To make reading CSVs efficient, consider:

  • should we load whole CSV to memory, read record by record, or N records at the time: some research shows that CSV crate internally handles efficient reading, however reading one record at the time or N records explicitely might be the right approach. the idea is that reader is an independent task (spawned or just using the main process) to keep reading without need to finish for tx processing to take place.

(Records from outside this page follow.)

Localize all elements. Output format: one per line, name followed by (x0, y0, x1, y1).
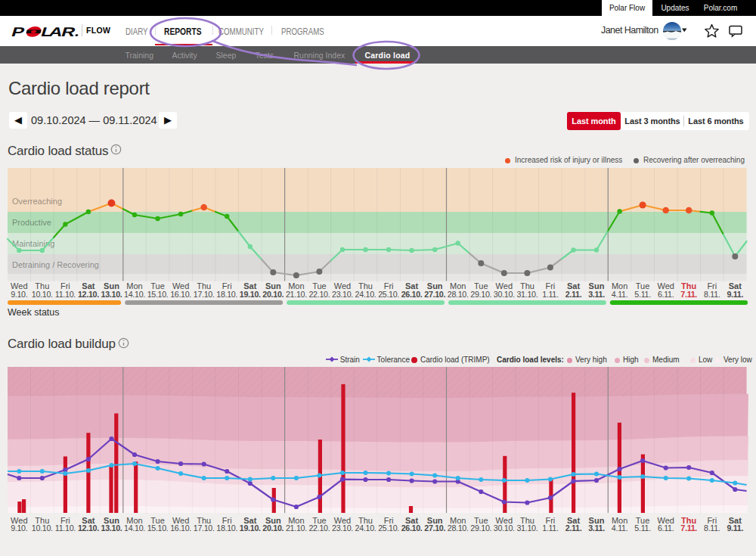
svg-text:Wed: Wed (172, 281, 189, 290)
svg-text:Thu: Thu (358, 281, 373, 290)
svg-text:Thu: Thu (358, 516, 373, 525)
svg-text:Productive: Productive (12, 218, 51, 227)
svg-text:26.10.: 26.10. (401, 290, 423, 299)
svg-text:Thu: Thu (520, 281, 534, 290)
svg-text:Tue: Tue (636, 281, 650, 290)
svg-text:Tue: Tue (312, 516, 327, 525)
svg-text:4.11.: 4.11. (612, 290, 627, 299)
svg-text:Thu: Thu (197, 281, 211, 290)
svg-text:25.10.: 25.10. (378, 523, 399, 533)
svg-text:19.10.: 19.10. (240, 523, 261, 533)
svg-text:Mon: Mon (450, 516, 466, 525)
svg-text:2.11.: 2.11. (565, 523, 582, 533)
svg-text:Thu: Thu (520, 516, 534, 525)
svg-text:16.10.: 16.10. (170, 523, 191, 533)
svg-text:Fri: Fri (60, 281, 70, 290)
svg-text:16.10.: 16.10. (170, 290, 191, 299)
svg-text:31.10.: 31.10. (516, 523, 538, 533)
svg-text:Tue: Tue (474, 281, 488, 290)
svg-text:Thu: Thu (197, 516, 211, 525)
svg-text:1.11.: 1.11. (542, 523, 558, 533)
svg-text:28.10.: 28.10. (448, 290, 469, 299)
svg-text:Sun: Sun (104, 281, 119, 290)
svg-text:Sat: Sat (82, 281, 94, 290)
svg-text:12.10.: 12.10. (78, 290, 99, 299)
svg-text:9.10.: 9.10. (11, 290, 27, 299)
svg-text:28.10.: 28.10. (448, 523, 469, 533)
svg-text:Tue: Tue (150, 516, 165, 525)
svg-text:Fri: Fri (707, 516, 717, 525)
svg-text:13.10.: 13.10. (101, 523, 122, 533)
svg-text:21.10.: 21.10. (286, 523, 307, 533)
svg-text:Sun: Sun (265, 281, 281, 290)
svg-text:5.11.: 5.11. (634, 290, 650, 299)
svg-text:Sat: Sat (567, 516, 580, 525)
svg-text:7.11.: 7.11. (680, 523, 697, 533)
svg-text:11.10.: 11.10. (55, 523, 76, 533)
svg-text:8.11.: 8.11. (704, 523, 720, 533)
svg-text:17.10.: 17.10. (194, 523, 215, 533)
svg-text:Wed: Wed (496, 281, 513, 290)
svg-text:15.10.: 15.10. (147, 290, 169, 299)
svg-text:Wed: Wed (11, 281, 27, 290)
svg-text:Sat: Sat (243, 516, 256, 525)
svg-text:Tue: Tue (150, 281, 165, 290)
svg-text:12.10.: 12.10. (78, 523, 99, 533)
svg-text:2.11.: 2.11. (565, 290, 582, 299)
svg-text:Tue: Tue (474, 516, 488, 525)
svg-text:18.10.: 18.10. (216, 290, 237, 299)
svg-text:24.10.: 24.10. (355, 523, 376, 533)
svg-text:Thu: Thu (35, 516, 49, 525)
svg-text:Tue: Tue (636, 516, 650, 525)
svg-text:27.10.: 27.10. (424, 290, 445, 299)
svg-text:25.10.: 25.10. (378, 290, 399, 299)
svg-text:7.11.: 7.11. (680, 290, 697, 299)
svg-text:Sat: Sat (729, 281, 742, 290)
svg-text:3.11.: 3.11. (588, 523, 605, 533)
svg-text:18.10.: 18.10. (216, 523, 237, 533)
svg-text:Thu: Thu (681, 516, 696, 525)
svg-text:22.10.: 22.10. (308, 523, 330, 533)
svg-text:Fri: Fri (545, 516, 555, 525)
svg-text:Sat: Sat (82, 516, 94, 525)
svg-text:Fri: Fri (707, 281, 717, 290)
svg-text:10.10.: 10.10. (32, 290, 53, 299)
svg-text:Sat: Sat (243, 281, 256, 290)
svg-text:Sun: Sun (427, 281, 443, 290)
svg-text:30.10.: 30.10. (494, 290, 515, 299)
svg-text:23.10.: 23.10. (332, 523, 353, 533)
svg-text:Fri: Fri (384, 516, 394, 525)
svg-text:22.10.: 22.10. (308, 290, 330, 299)
svg-text:Fri: Fri (545, 281, 555, 290)
svg-text:Detraining / Recovering: Detraining / Recovering (12, 260, 99, 269)
svg-text:Wed: Wed (657, 281, 674, 290)
svg-text:6.11.: 6.11. (658, 523, 674, 533)
svg-text:Sun: Sun (427, 516, 443, 525)
svg-text:6.11.: 6.11. (658, 290, 674, 299)
svg-text:19.10.: 19.10. (240, 290, 261, 299)
svg-text:17.10.: 17.10. (194, 290, 215, 299)
svg-text:Tue: Tue (312, 281, 327, 290)
svg-text:Sat: Sat (729, 516, 742, 525)
svg-text:4.11.: 4.11. (612, 523, 627, 533)
svg-text:Fri: Fri (222, 281, 232, 290)
svg-text:Mon: Mon (612, 281, 627, 290)
svg-text:Mon: Mon (612, 516, 627, 525)
svg-text:Mon: Mon (288, 281, 304, 290)
svg-text:Fri: Fri (222, 516, 232, 525)
svg-text:15.10.: 15.10. (147, 523, 169, 533)
svg-text:11.10.: 11.10. (55, 290, 76, 299)
svg-text:21.10.: 21.10. (286, 290, 307, 299)
svg-text:Sun: Sun (104, 516, 119, 525)
svg-text:8.11.: 8.11. (704, 290, 720, 299)
svg-text:Fri: Fri (384, 281, 394, 290)
svg-text:Thu: Thu (35, 281, 49, 290)
svg-text:14.10.: 14.10. (124, 523, 145, 533)
svg-text:Sat: Sat (567, 281, 580, 290)
svg-text:31.10.: 31.10. (516, 290, 538, 299)
svg-text:Sat: Sat (405, 516, 418, 525)
svg-text:Wed: Wed (11, 516, 27, 525)
svg-text:Overreaching: Overreaching (12, 197, 62, 206)
svg-text:Sun: Sun (589, 516, 605, 525)
svg-text:29.10.: 29.10. (470, 290, 491, 299)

When 1 or bunch of records are read, they are put in client specific in-memory queues so to have tx_processor
process those asynchronously.

Client Incoming Transactions Queues

  • Maintains thread-safe map of client_id vs list of tx_records
  • new client specific records read by csv reader are added to list of tx_records based on client
  • a notification is issued when txs are inserted in the queue

TX Processing

  • Main loop listens for notification from Client Queue manager
  • Based on notification checks a tracking map to see whether a processor already running for the client. If not spawn one.
  • Tx processor spawns and takes first N txs from the client queue for processing
  • in the batch of N txs, if tx is deposit or withdraw type simply do an intial balance read for the client, and add and subtract balances (should negative balance occur, ignore last withdraw). Once the next tx encountered is not deposit or withdraw type, then commit the new valid balance.
  • If tx is dispute, resolve or chargeback (for which DB look up is needed) lookup the record and make appropriate further action per requirement.
  • once done with all the processing, take the next N txs from client queue
  • When no more txs exist, remove self from cleint_tx_processor_tracking_map.

Iteration 2

After implementing iteration 1, it seems as though CSV crate reading records one by one, successfuly enqueues the records in the shared queue, and sends notifs to TransactionsManager to process the task. However, it turns out that this setup somehow waits only CSV reading is finished and then start switching to record processing.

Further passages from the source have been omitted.